Был, впрочем, в сочинительском азарте Вяземского один неприятный мотив, на мой взгляд, более опасный, чем «старческий эротизм»[24]. Я бы назвал это «комплексом наследника». Павел Петрович с презрением относился к «копошению» биографов Лермонтова или Пушкина. Он, сын князя Петра Андреевича, знакомый обоих поэтов, про которых теперь громоздят небылицы (потому и понадобился внутренне язвительный пассаж о Пушкине, засекающем ямщиков, столь ошарашивший комментатора издания 1933 года), свидетель эпохи — он знает все. При такой установке легко смеяться над чужими нелепостями и их пародировать. За смехом и мистификацией стоит гордое сознание носителя абсолютной истины (синдром, сохраняющийся у многих, порой очень серьезных мемуаристов и по сей день). Истину эту все равно обыватели воспринять не в силах, а раз так, то… Многие мемуарные свидетельства Павла Вяземского ныне подвергаются сомнениям, хотя на чем-то же они основаны. Не исключено даже, что какие-то реальные факты натолкнули мистификатора на сюжет «Лермонтов и Омер де Гелль».
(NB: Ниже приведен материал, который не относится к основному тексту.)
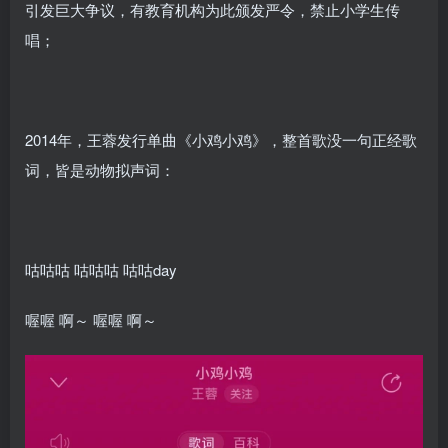
引发巨大争议，有教育机构为此颁发严令，禁止小学生传
唱；
2014年，王蓉发行单曲《小鸡小鸡》，整首歌没一句正经歌
词，皆是动物拟声词：
咕咕咕 咕咕咕 咕咕day
喔喔 啊～ 喔喔 啊～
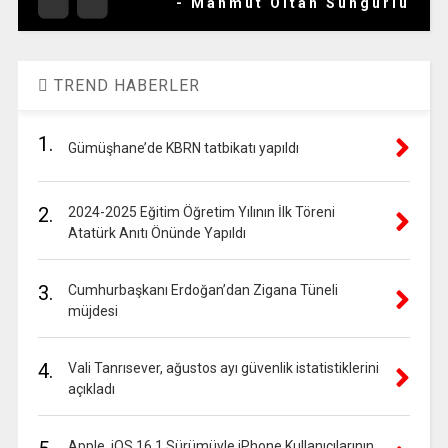
- Mahmut Oltan Sungurlu
TREND HABERLER
1.
Gümüşhane’de KBRN tatbikatı yapıldı
2.
2024-2025 Eğitim Öğretim Yılının İlk Töreni
Atatürk Anıtı Önünde Yapıldı
3.
Cumhurbaşkanı Erdoğan’dan Zigana Tüneli
müjdesi
4.
Vali Tanrısever, ağustos ayı güvenlik istatistiklerini
açıkladı
Apple, iOS 16.1 Sürümüyle iPhone Kullanıcılarının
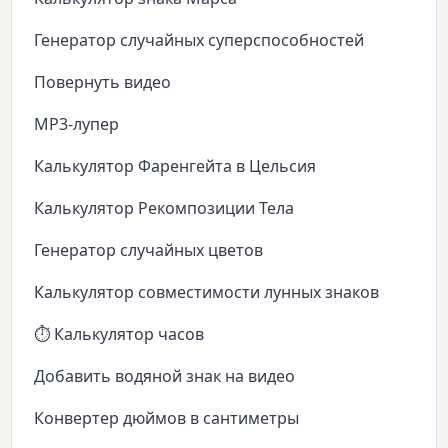
Генератор случайных суперспособностей
Повернуть видео
MP3-лупер
Калькулятор Фаренгейта в Цельсия
Калькулятор Рекомпозиции Тела
Генератор случайных цветов
Калькулятор совместимости лунных знаков
⏱️ Калькулятор часов
Добавить водяной знак на видео
Конвертер дюймов в сантиметры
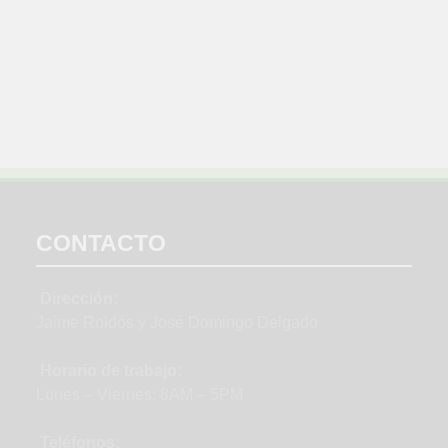
CONTACTO
Dirección:
Jaime Roldós y José Domingo Delgado
Horario de trabajo:
Lunes – Viernes: 8AM – 5PM
Teléfonos:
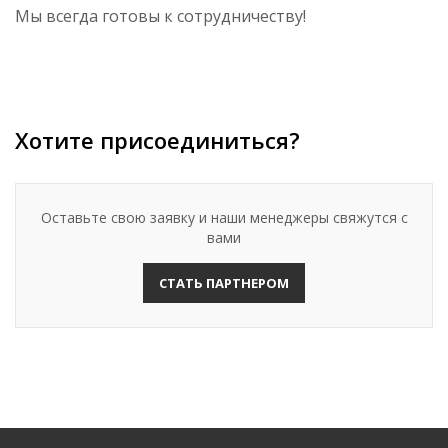
Мы всегда готовы к сотрудничеству!
Хотите присоединиться?
Оставьте свою заявку и наши менеджеры свяжутся с
вами
СТАТЬ ПАРТНЕРОМ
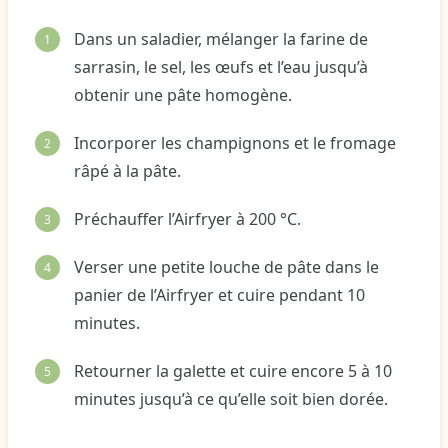
Dans un saladier, mélanger la farine de
sarrasin, le sel, les œufs et l’eau jusqu’à
obtenir une pâte homogène.
Incorporer les champignons et le fromage
râpé à la pâte.
Préchauffer l’Airfryer à 200 °C.
Verser une petite louche de pâte dans le
panier de l’Airfryer et cuire pendant 10
minutes.
Retourner la galette et cuire encore 5 à 10
minutes jusqu’à ce qu’elle soit bien dorée.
Такая гипотеза была высказана И. Гладыш в заметке «К истории взаимоотношений М. Ю. Лермонтова и Н. С. Мартынова (Неизвестная эпиграмма Мартынова)»[25]. Автором был обнаружен следующий текст:
Mon cher Michel
Оставь Adel…
А нет сил,
Пей эликсир…
И вернется снова
К тебе Реброва.
Рецепт возврати не иной,
Лишь Эмиль Верзилиной.
Под эпиграммой приписка, атрибутируемая Лермонтову: «Подлец Мартышка». По приписке устанавливается автор — будущий убийца поэта. Исходя из этого текста (с крайне неясной историей), И. Гладыш предполагает, что знакомство Лермонтова с Омер де Гелль («Adel» эпиграммы) все же имело место, а стало быть, сочинение Вяземского не беспочвенно.
Многое здесь вызывает сомнение. В особенности же то, что все лица, упомянутые в эпиграмме, либо присутствуют в опусе Вяземского, либо связаны с ним («Эмиль Верзилина» — известная нам Э. А. Шан-Гирей, урожденная Клингенберг, — названа здесь по фамилии отчима). Мне легче связать этот текст с мистификаторской работой Вяземского, чем увидеть в нем аргумент за историческую точность его публикации. Особенно если довериться упомянутому выше мнению французских исследователей, утверждающих, что Омер де Гелль была на Кавказе только в 1839 году.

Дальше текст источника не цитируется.